Aunque nada de esto induce a pensar en la proximidad de un indulto de tipo general para el próximo viernes, la mayoría en Albatera sigue esperándolo. Quizá porque así les interesa personalmente, muchos consideran que el anunciado desfile de la Victoria tendría su mejor complemento en una decisión generosa de cristiana clemencia. Incluso hay algunos que basan su esperanza en lo que estos días dicen los periódicos. Uno de ellos tras leernos en voz alta los conocidos versos de «que mientras vive el vencido, venciendo está el vencedor», pregunta:
—¿Creéis que, de no haber un indulto inmediato, publicarían esto los diarios, por muy clásicos que sean los versitos?
—Con solo esperar al viernes conoceremos todos la respuesta.
* * *
La jornada del 19 de mayo de 1939 se espera en el campo de Albatera con desbordante expectación. Suponemos que igual ocurrirá en el resto de España. Cuando llega hay un ansia desbordada por recibir las noticias. Sabemos por las comunicaciones de la tarde que el desfile, transmitido por radio a todo el país, ha constituido un espectáculo brillante, prolongado durante horas en medio de las aclamaciones de la multitud que lo presencia en las calles de Madrid. Pero no se dice una palabra de lo que, en Albatera al menos, interesa más.

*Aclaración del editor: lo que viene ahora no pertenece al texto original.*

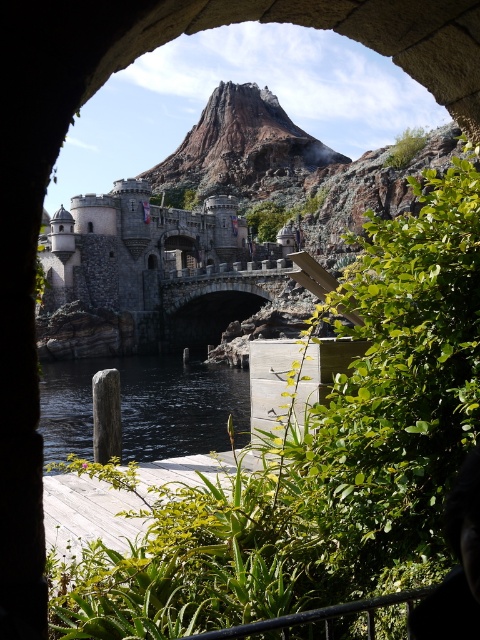 Does green leafy plant at center appear under stone bridge at center?

Yes, green leafy plant at center is below stone bridge at center.

Who is more forward, (415, 465) or (131, 310)?

Point (415, 465) is in front.

Where is `green leafy plant at center`? The width and height of the screenshot is (480, 640). green leafy plant at center is located at coordinates (319, 456).

Which is in front, point (199, 282) or point (230, 394)?

Point (230, 394) is more forward.

Between stone bridge at center and black smooth water at lower center, which one is positioned higher?

stone bridge at center is higher up.

Is point (84, 355) more distant than point (63, 381)?

That is True.

At what (x,y) coordinates should I click in order to perform the action: click on stone bridge at center. Please return your answer as a coordinate pair (x, y). The width and height of the screenshot is (480, 640). Looking at the image, I should click on (147, 273).

Between green leafy plant at center and black smooth water at lower center, which one has less height?

black smooth water at lower center is shorter.

Is green leafy plant at center wider than black smooth water at lower center?

Indeed, green leafy plant at center has a greater width compared to black smooth water at lower center.

Who is more distant from viewer, (146,620) or (44,432)?

The point (44,432) is more distant.

Image resolution: width=480 pixels, height=640 pixels. Find the location of `green leafy plant at center`. green leafy plant at center is located at coordinates (319, 456). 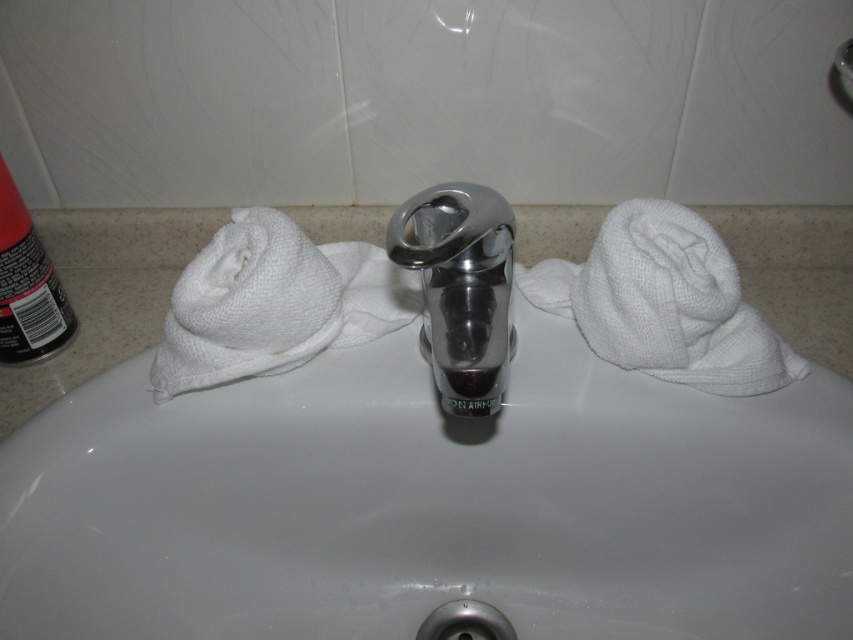 You are a bathroom designer planning to install a new faucet. The current polished chrome faucet at center is 34.70 centimeters away from the nearest towel. Is this distance sufficient to allow placing a standard 20 cm wide soap dish between them?

The distance between the polished chrome faucet at center and the nearest towel is 34.70 centimeters. A standard soap dish is 20 cm wide, so there is enough space to place it between them since 34.70 cm is greater than 20 cm.

You are a cleaning robot with a width of 30 centimeters. You are positioned to the left of the sink and want to move to the right to clean the faucet. Is there enough space between the polished chrome faucet at center and the black matte can at left for you to pass through?

The polished chrome faucet at center is 32.41 centimeters away from the black matte can at left. Since the robot is 30 centimeters wide, there is sufficient space for it to pass through the gap between the two objects.

You are designing a bathroom layout and need to ensure the white ceramic sink at center and the polished chrome faucet at center fit within a specific space. Which object requires more horizontal space due to its size?

The white ceramic sink at center requires more horizontal space because it has a larger size compared to the polished chrome faucet at center. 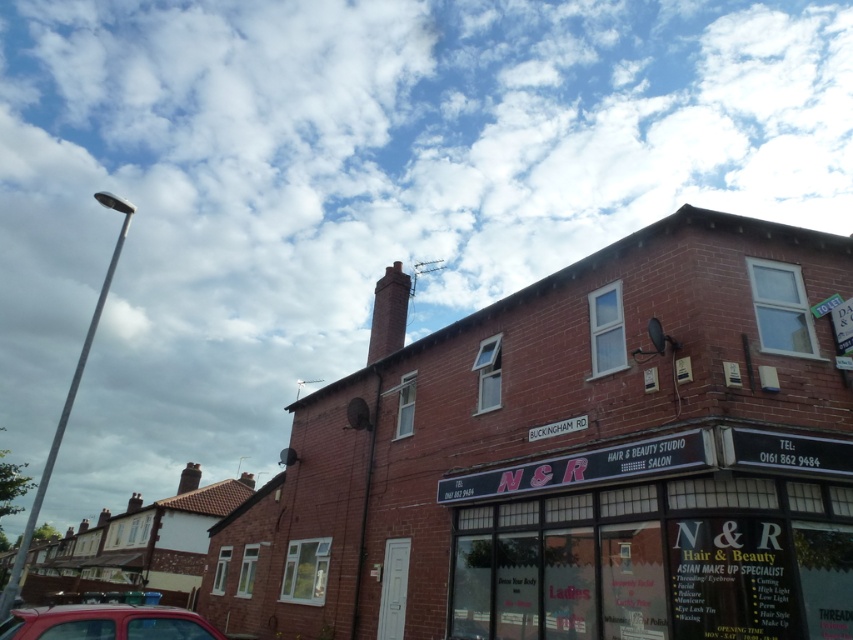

—Habrá que esperar —dicen los optimistas— porque las celebraciones durarán tres días y no es lógico que el indulto se promulgue en el primero, sino en el último.
Que pasen las tres jornadas sin que se apruebe y divulgue la buena nueva del perdón, desilusiona un poco a la gente, pero no acaba totalmente con sus esperanzas. En el campo empiezan a darse otras fechas, insistiendo en que será un hecho antes de finalizar el mes. Incluso cuando unos días después circula la noticia de que una personalidad importante va a venir a Albatera para dirigirnos una alocución, una arenga o un discurso —que cada uno llama de distinta manera la anunciada disertación—, los optimistas no ocultan su alegría.
—Viene —dice— a anunciarnos el indulto.
Es absurdo y disparatado que, en caso de promulgarse un indulto, haya de venir a comunicárnoslo personalmente una personalidad cuyo nombre seguimos desconociendo. Pero basta que uno lo diga para que muchos lo repitan y todos los razonamientos en contrario no sirvan de nada. Existe, pues, un clima de general euforia cuando una tarde se obliga a formar en el campo para oír las palabras que va a dirigirnos un brillante escritor y pensador político. Aunque el nombre de Ernesto Giménez Caballero, que a continuación se cita, nada dice a muchos de los presos, para mí resulta más que suficiente.
Los que estamos en el calabozo tenemos la suerte de no tener que formar, pero no por ello nos libramos del discurso que los altavoces transmiten a todo el campo con inusitada potencia. La perorata de Giménez Caballero —librero e impresor de la calle de las Huertas, antiguo director de La Gaceta Literaria y uno de los firmantes del manifiesto fundacional de «La Conquista del Estado», primera organización de tipo fascista en España— es digna de él: larga, deslabazada, de un barroquismo delirante y casi ininteligible. No dice, claro está, lo que algunos ingenuos esperaban que dijera; en cambio, dice otras muchas cosas que sorprenden a la mayoría de sus forzados oyentes. Habla de los Reyes Católicos, de la España cesárea y eterna, del imperio que nos llevará a Dios y de la unidad indestructible de las tierras y los hombres de España. También de la decadencia irremediable de las grandes democracias y de las virtudes heroicas de Mussolini y Hitler, que van a traer una nueva Europa sobre las ruinas de la antigua; una Europa viril y marcial que romperá los dientes a las hordas rabiosas que desde las estepas asiáticas siguen soñando con destrozar entre sus garras a la civilización grecorromana, a la civilización cristiana de la que somos representantes y herederos. Alude, por último, a la guerra de España, donde ha sido aplastada la hidra revolucionaria y en donde los aprovechados explotadores de la ignorancia popular han huido cargados de millones, dejándonos abandonados, inermes y derrotados a merced de la generosidad del vencedor.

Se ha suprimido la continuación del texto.